- Charles Nicholson, circa 1910

Member of Parliament for Doncaster
- In office 8 February 1906 – 29 November 1918
- Preceded by: Frederick Fison
- Succeeded by: Reginald Nicholson

Personal details
- Born: Charles Norris Nicholson 30 July 1857
- Died: 29 November 1918 (aged 61)
- Party: Liberal
- Other political affiliations: Coalition Liberal
- Spouse: Amy Crosfield
- Parents: William Nicholson (father); Emily Daniel (mother);
- Relatives: Reginald Nicholson (brother)
- Education: Charterhouse School
- Alma mater: Trinity College, Cambridge

= Sir Charles Nicholson, 1st Baronet, of Harrington Gardens =

British politician (1857–1918)

Sir Charles Norris Nicholson, 1st Baronet (30 July 1857 – 29 November 1918) was the Liberal Member of Parliament for Doncaster from 1906 to 1918.

==Early life and career==
He was born in 1857 a son of William Norris Nicholson and Emily Daniel, daughter of James Stock Daniel. His father was Secretary to two Liberal Lord Chancellors, Lord Truro and Lord Cranworth, and Master in Lunacy. He was educated at Charterhouse and Trinity College, Cambridge, In 1882 he married Amy Letitia Crosfield of Warrington. He had a younger brother Reginald, who also went on to become a Liberal MP. The Nicholson Baronetcy, of Harrington Gardens in the Royal Borough of Kensington, was created in the Baronetage of the United Kingdom on 7 February 1912.

==Professional career==
He undertook legal training and in 1878 he received a Call to Bar and in 1880 joined Lincoln's Inn. He chose not to practise and instead worked in the Lunacy Office.

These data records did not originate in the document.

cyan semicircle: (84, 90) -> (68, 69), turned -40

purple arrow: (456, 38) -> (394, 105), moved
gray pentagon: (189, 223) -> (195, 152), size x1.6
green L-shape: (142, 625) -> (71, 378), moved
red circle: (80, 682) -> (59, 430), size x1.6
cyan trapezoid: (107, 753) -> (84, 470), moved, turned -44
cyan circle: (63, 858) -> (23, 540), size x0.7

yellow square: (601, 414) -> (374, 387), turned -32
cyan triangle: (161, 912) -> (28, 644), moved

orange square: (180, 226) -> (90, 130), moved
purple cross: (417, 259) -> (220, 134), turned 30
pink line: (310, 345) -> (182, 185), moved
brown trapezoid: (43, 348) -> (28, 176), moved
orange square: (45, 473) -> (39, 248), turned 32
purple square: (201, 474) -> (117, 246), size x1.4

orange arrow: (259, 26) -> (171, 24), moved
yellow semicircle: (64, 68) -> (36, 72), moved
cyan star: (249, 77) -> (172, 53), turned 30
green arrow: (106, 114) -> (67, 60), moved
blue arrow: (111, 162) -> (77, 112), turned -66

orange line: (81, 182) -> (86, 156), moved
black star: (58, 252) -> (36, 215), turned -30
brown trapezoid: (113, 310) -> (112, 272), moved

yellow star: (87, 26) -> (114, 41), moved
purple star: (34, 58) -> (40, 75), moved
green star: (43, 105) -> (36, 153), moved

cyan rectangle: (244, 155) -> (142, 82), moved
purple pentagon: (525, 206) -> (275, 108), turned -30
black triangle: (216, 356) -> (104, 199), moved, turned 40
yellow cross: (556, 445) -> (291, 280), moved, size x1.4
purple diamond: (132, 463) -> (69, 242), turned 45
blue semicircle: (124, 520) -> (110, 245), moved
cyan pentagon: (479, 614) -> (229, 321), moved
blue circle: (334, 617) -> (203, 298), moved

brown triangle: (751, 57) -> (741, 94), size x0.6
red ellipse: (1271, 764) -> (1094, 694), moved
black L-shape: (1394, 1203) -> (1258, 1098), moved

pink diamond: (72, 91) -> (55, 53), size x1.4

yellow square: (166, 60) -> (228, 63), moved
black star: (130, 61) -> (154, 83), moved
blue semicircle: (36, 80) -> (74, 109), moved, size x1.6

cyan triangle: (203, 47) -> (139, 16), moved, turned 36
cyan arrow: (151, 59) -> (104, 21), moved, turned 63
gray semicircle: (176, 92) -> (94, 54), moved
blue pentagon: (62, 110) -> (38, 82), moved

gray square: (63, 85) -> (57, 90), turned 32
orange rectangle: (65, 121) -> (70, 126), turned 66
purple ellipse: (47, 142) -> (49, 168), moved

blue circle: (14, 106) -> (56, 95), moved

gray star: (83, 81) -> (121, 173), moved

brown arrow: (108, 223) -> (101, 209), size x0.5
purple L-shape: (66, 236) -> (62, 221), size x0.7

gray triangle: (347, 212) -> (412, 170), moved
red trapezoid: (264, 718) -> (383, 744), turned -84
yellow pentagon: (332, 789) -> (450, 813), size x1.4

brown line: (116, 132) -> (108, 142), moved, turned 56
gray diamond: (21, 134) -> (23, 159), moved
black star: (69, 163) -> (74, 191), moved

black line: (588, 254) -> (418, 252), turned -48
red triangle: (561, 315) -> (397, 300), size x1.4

He worked in Shoreditch, London for 15 years during which he served as Chairman of Shoreditch Board of Guardians. He was also Chairman of Shoreditch Poor Law Schools Committee. In 1910 he was appointed Second Church Estates Commissioner.

==Political career==
In 1902 Nicholson was selected as Liberal candidate for Doncaster. It was a marginal Conservative seat that the Liberals last won in 1892, the last time they formed the government. In 1906, with the country swinging behind the new government of Sir Henry Campbell-Bannerman, Nicholson comfortably gained Doncaster.

Nicholson faced re-election in January 1910 and was comfortably re-elected, retaining most of the vote he had gained in 1906. This comfortable result was confirmed at the December 1910 General Election.

Nicholson was a supporter of votes for women, backing it in notable House of Commons votes in 1908 and 1912. Following the Asquith-Lloyd George split in the Liberal party, Nicholson backed Lloyd George, remaining loyal to the Coalition Government.

==Personal life & death==
He was a Fellow of the Royal Statistical Society, a member of the Royal Institute, Chairman of the Board of Control of Regt. Institutes and a Fellow of the Royal Horticultural Society.

In November 1918, at the age of 61, at the start of the general election campaign, he died suddenly from pneumonia. He was replaced as Liberal candidate, by his younger brother Reginald Nicholson who was comfortably elected with the backing of the Coalition government.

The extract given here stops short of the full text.